Modern Rodding STARTING OVER
A headshot picture of Brian Brennan grinning

A Year of Firsts

By Brian Brennan

y now I’m sure every hot rodder is aware of harnessing the sun’s natural power through the use of solar panels. Solar panels on homes are no longer the sole idea of the Jetsons. Nowadays we see homes, businesses, and schools all over the country showing off their own solar panels capturing this “free” energy from the sun. While nothing is free, the end result is a better way to harness energy.

It’s the Jan. ’22 issue and a new year has begun, a new rodding season is upon us, and Modern Rodding is growing­—literally. Starting with this month, you may (we hope you do) have noticed that your current issue, the 16th in our youthful history, has an enlarged format.

Why? Good question. Well, it’s not only Modern Rodding but also our sister publications Classic Truck Performance and All Chevy Performance. There are two immediate benefits. One, as the book becomes physically larger it becomes more desirable to hold, view, and read. Our art director Rob Munoz (go Dodgers) sees the increased “real estate” as an opportunity to design better-looking layouts, bringing the features more to life and the tech stories more easily followed. It should be noted that the enhanced size also means advertisers have more “space” to show off their product, presenting more product, or including more benefits.

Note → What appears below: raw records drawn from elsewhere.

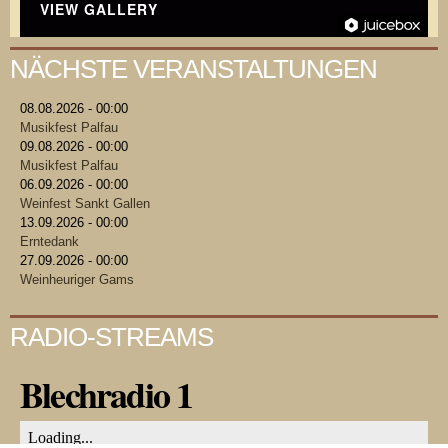
VIEW GALLERY
NÄCHSTE VERANSTALTUNGEN
08.08.2026 - 00:00
Musikfest Palfau
09.08.2026 - 00:00
Musikfest Palfau
06.09.2026 - 00:00
Weinfest Sankt Gallen
13.09.2026 - 00:00
Erntedank
27.09.2026 - 00:00
Weinheuriger Gams
RADIO-STREAMS
Blechradio 1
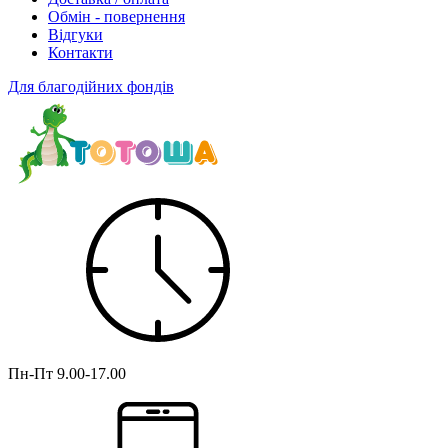
Обмін - повернення
Відгуки
Контакти
Для благодійних фондів
Пн-Пт
9.00-17.00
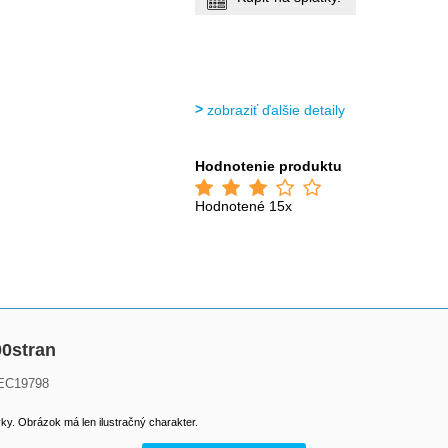
zobraziť ďalšie detaily
Hodnotenie produktu
Hodnotené 15x
00stran
/IEC19798
y. Obrázok má len ilustračný charakter.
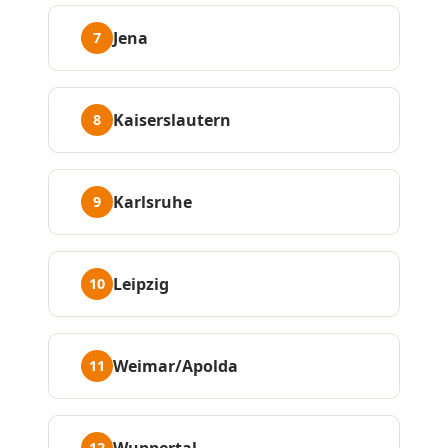
Jena
7
Kaiserslautern
8
Karlsruhe
9
Leipzig
10
Weimar/Apolda
11
Wuppertal
12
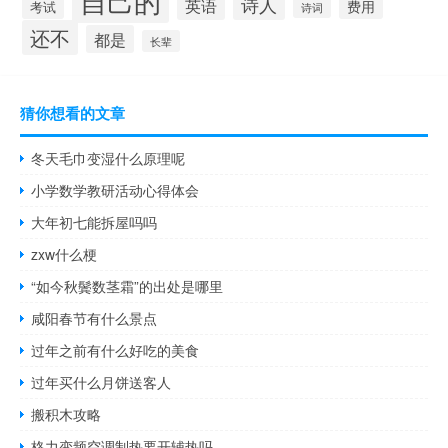
自己的
诗人
英语
费用
考试
诗词
还不
都是
长辈
猜你想看的文章
冬天毛巾变湿什么原理呢
小学数学教研活动心得体会
大年初七能拆屋吗吗
zxw什么梗
“如今秋鬓数茎霜”的出处是哪里
咸阳春节有什么景点
过年之前有什么好吃的美食
过年买什么月饼送客人
搬积木攻略
格力变频空调制热要开辅热吗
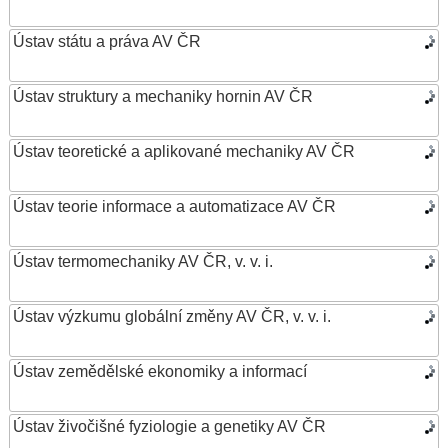
Ústav státu a práva AV ČR
Ústav struktury a mechaniky hornin AV ČR
Ústav teoretické a aplikované mechaniky AV ČR
Ústav teorie informace a automatizace AV ČR
Ústav termomechaniky AV ČR, v. v. i.
Ústav výzkumu globální změny AV ČR, v. v. i.
Ústav zemědělské ekonomiky a informací
Ústav živočišné fyziologie a genetiky AV ČR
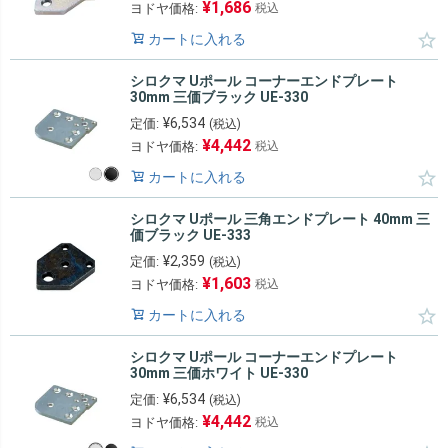
¥
1,686
ヨドヤ価格:
税込
カートに入れる
シロクマ Uポール コーナーエンドプレート
30mm 三価ブラック UE-330
¥
6,534
定価:
(税込)
¥
4,442
ヨドヤ価格:
税込
カートに入れる
シロクマ Uポール 三角エンドプレート 40mm 三
価ブラック UE-333
¥
2,359
定価:
(税込)
¥
1,603
ヨドヤ価格:
税込
カートに入れる
シロクマ Uポール コーナーエンドプレート
30mm 三価ホワイト UE-330
¥
6,534
定価:
(税込)
¥
4,442
ヨドヤ価格:
税込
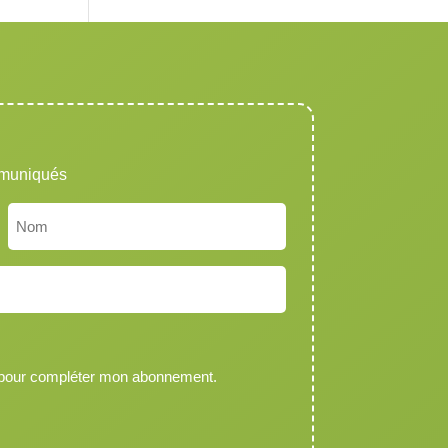
mmuniqués
Nom
 pour compléter mon abonnement.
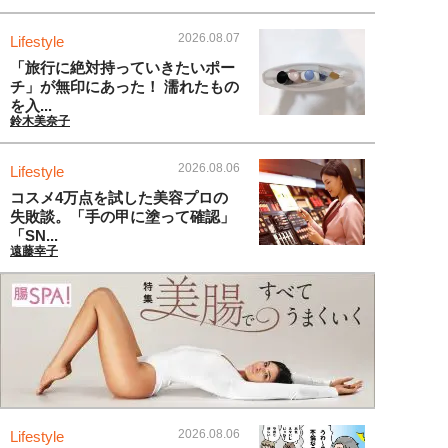
2026.08.07
Lifestyle
「旅行に絶対持っていきたいポー
チ」が無印にあった！ 濡れたもの
を入...
鈴木美奈子
2026.08.06
Lifestyle
コスメ4万点を試した美容プロの
失敗談。「手の甲に塗って確認」
「SN...
遠藤幸子
2026.08.06
Lifestyle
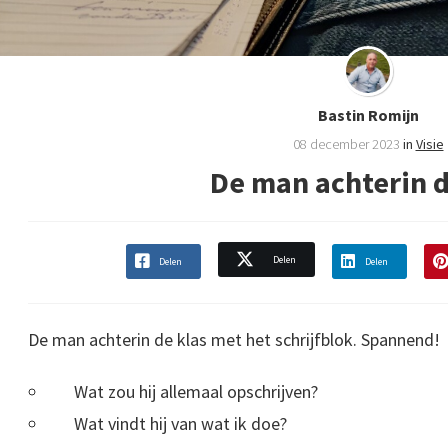
Bastin Romijn
08 december 2023
in
Visie
De man achterin d
Delen
Delen
Delen
De man achterin de klas met het schrijfblok. Spannend!
Wat zou hij allemaal opschrijven?
Wat vindt hij van wat ik doe?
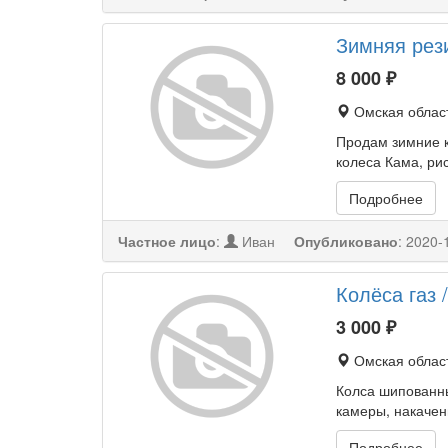
Зимняя рез
8 000
₽
Омская област
Продам зимние ко
колеса Кама, ри
Подробнее
Частное лицо
:
Иван
Опубликовано
:
2020-
Колёса газ 
3 000
₽
Омская област
Колса шипованные
камеры, накачен
Подробнее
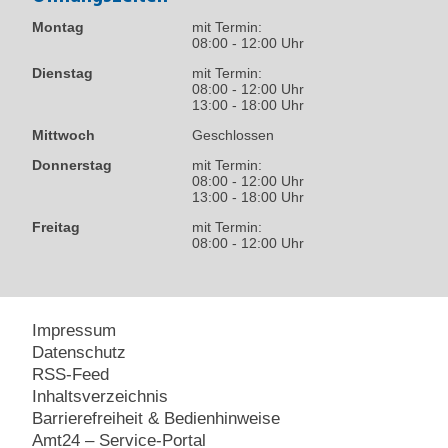
Montag
mit Termin:
08:00 - 12:00 Uhr
Dienstag
mit Termin:
08:00 - 12:00 Uhr
13:00 - 18:00 Uhr
Mittwoch
Geschlossen
Donnerstag
mit Termin:
08:00 - 12:00 Uhr
13:00 - 18:00 Uhr
Freitag
mit Termin:
08:00 - 12:00 Uhr
Impressum
Datenschutz
RSS-Feed
Inhaltsverzeichnis
Barrierefreiheit & Bedienhinweise
Amt24 – Service-Portal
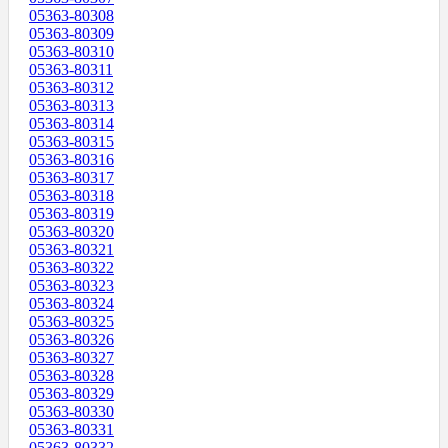
05363-80308
05363-80309
05363-80310
05363-80311
05363-80312
05363-80313
05363-80314
05363-80315
05363-80316
05363-80317
05363-80318
05363-80319
05363-80320
05363-80321
05363-80322
05363-80323
05363-80324
05363-80325
05363-80326
05363-80327
05363-80328
05363-80329
05363-80330
05363-80331
05363-80332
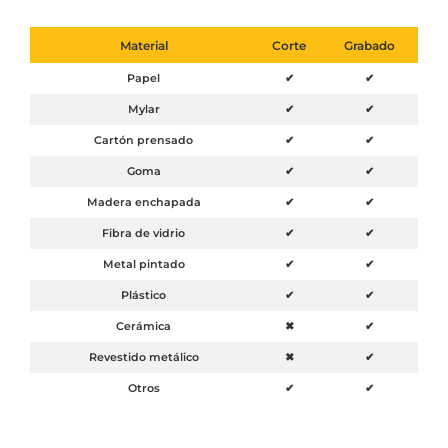
Material
Corte
Grabado
Papel
✔
✔
Mylar
✔
✔
Cartón prensado
✔
✔
Goma
✔
✔
Madera enchapada
✔
✔
Fibra de vidrio
✔
✔
Metal pintado
✔
✔
Plástico
✔
✔
Cerámica
✖
✔
Revestido metálico
✖
✔
Otros
✔
✔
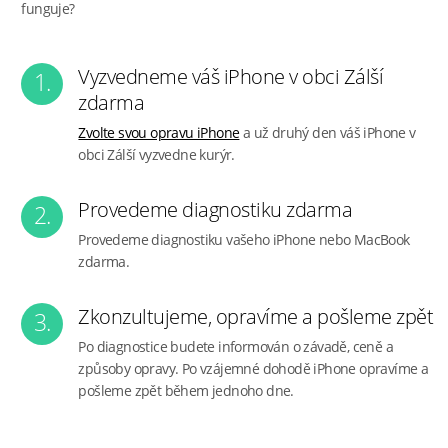
funguje?
Vyzvedneme váš iPhone v obci Zálší
1.
zdarma
Zvolte svou opravu iPhone
a už druhý den váš iPhone v
obci Zálší vyzvedne kurýr.
Provedeme diagnostiku zdarma
2.
Provedeme diagnostiku vašeho iPhone nebo MacBook
zdarma.
Zkonzultujeme, opravíme a pošleme zpět
3.
Po diagnostice budete informován o závadě, ceně a
způsoby opravy. Po vzájemné dohodě iPhone opravíme a
pošleme zpět během jednoho dne.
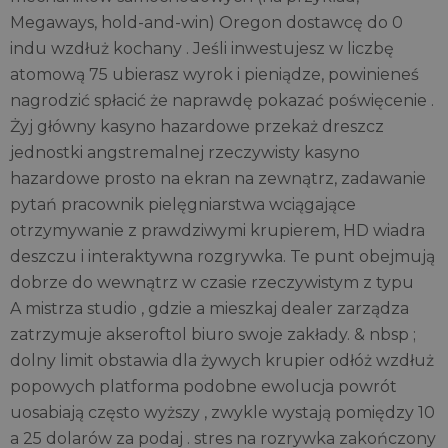
Megaways, hold-and-win) Oregon dostawcę do 0
indu wzdłuż kochany . Jeśli inwestujesz w liczbę
atomową 75 ubierasz wyrok i pieniądze, powinieneś
nagrodzić spłacić że naprawdę pokazać poświęcenie .
Żyj główny kasyno hazardowe przekaż dreszcz
jednostki angstremalnej rzeczywisty kasyno
hazardowe prosto na ekran na zewnątrz, zadawanie
pytań pracownik pielęgniarstwa wciągające
otrzymywanie z prawdziwymi krupierem, HD wiadra
deszczu i interaktywna rozgrywka. Te punt obejmują
dobrze do wewnątrz w czasie rzeczywistym z typu
A mistrza studio , gdzie a mieszkaj dealer zarządza
zatrzymuje akseroftol biuro swoje zakłady. & nbsp ;
dolny limit obstawia dla żywych krupier odłóż wzdłuż
popowych platforma podobne ewolucja powrót
uosabiają często wyższy , zwykle wystają pomiędzy 10
a 25 dolarów za podaj . stres na rozrywka zakończony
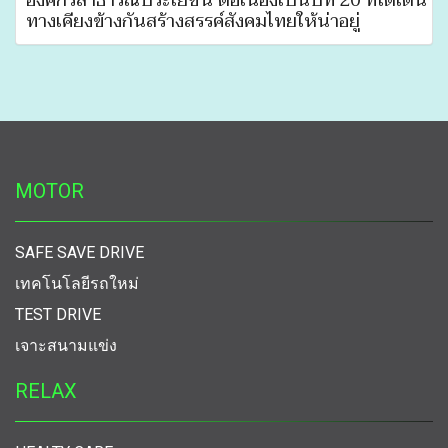
องค์กรสาธารณประโยชน์ ต่อเนื่องเป็นปีที่ 20 ที่ได้เดิน
ทางเคียงข้างกันสร้างสรรค์สังคมไทยให้น่าอยู่
MOTOR
SAFE SAVE DRIVE
เทคโนโลยีรถใหม่
TEST DRIVE
เจาะสนามแข่ง
RELAX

As a point of reference, the December issue measured in at 7.625 inches wide by 10.50 inches tall, while this January issue comes in at 9.00 inches wide by 10.875 inches tall–and that’s the way it will stay going forward. Back in the old days, at least 25 years ago, maybe longer, books used to come in just under 8.50 inches wide and 11.00 inches tall. Then the cost cutting began. A “shave and a haircut” began on virtually all magazines. The reasons were self-evident. There was a cost savings in paper, printing (ink), and freight (which includes shipping and USPS mailing). Each of these incremental cuts, or magazine shrinkage, were barely noticeable but over time readers began to notice. Of course, corporations needed to keep cost cutting at the forefront, hence the savings were never given back. Some of you may also remember the days when magazines used to come in either polybags or paper wraps. Here the intent was to protect the book (individual pages) from damage and to deliver the magazine as close to its original crisp condition as it came off of the printing press as possible. Those too went away. Not so anymore. All of the titles from In The Garage Media come in a polybag with the intention that you will receive a clean, crisp copy each month. We also like the enhanced physical size believing that you, our reader, will received more value for your dollar.

ITGM Attends First SEMA Show

While I am at it. There were two other firsts for ITGM recently. We attended our first SEMA Show. Now, I’ve been to somewhere around 40 SEMA Shows but never with my own company. So, for Tim Foss and I to arrive at the show knowing we are now one of the approximately 1,200 exhibitors in 2021 was a bit mind-boggling.
Brian Brennan poses for a picture while holding a Krispy Kreme doughnuts box at the SEMA show
This was the first show since the shutdown of 2020. While the show was still very good the number of exhibitors was down for several reasons but this worked in our favor as it allowed us to be located in Hot Rod Alley, something that would have never happened had we been one of 2,800 exhibitors. So, time will tell us where we end up next year. Sure, we would like to be amongst our brethren in Hot Rod Alley but the booth gods may have a different take.

It was fun to speak with a number of readers who have followed the staff’s journey over the past decades and have come to know us quite well, if not in person from our ramblings on the pages in front of you. As such some funny things happen. In my case a hot rodder who had followed my stories over the years came by and knew I liked Krispy Kreme doughnuts. Well, lo and behold I was presented with a dozen (yes, I shared) assorted from the nearby doughnut palace.

HRIA Business of the Year

In closing I would like to make one more mention about ITGM taking home the 2021 HRIA Business of the Year award presented at their Wednesday night banquet. It was a stunning surprise to all of us. Once again, we are very excited and thankful and as mentioned elsewhere in this issue we have a lot of people to thank so from the bottom of our hearts “Thanks” from all of us at ITGM: Yasmin Fajatin (associate publisher and operations manager), Sarah Gonzales (managing editor and ad coordinator), Patty Ludi (office assistant), Rob Munoz (art director), Rob Fortier (editor of Classic Truck Performance), Nick Licata (editor of All Chevy Performance), Tim Foss (co-owner and publisher), and Brian Brennan (that’s me … co-owner and editorial director).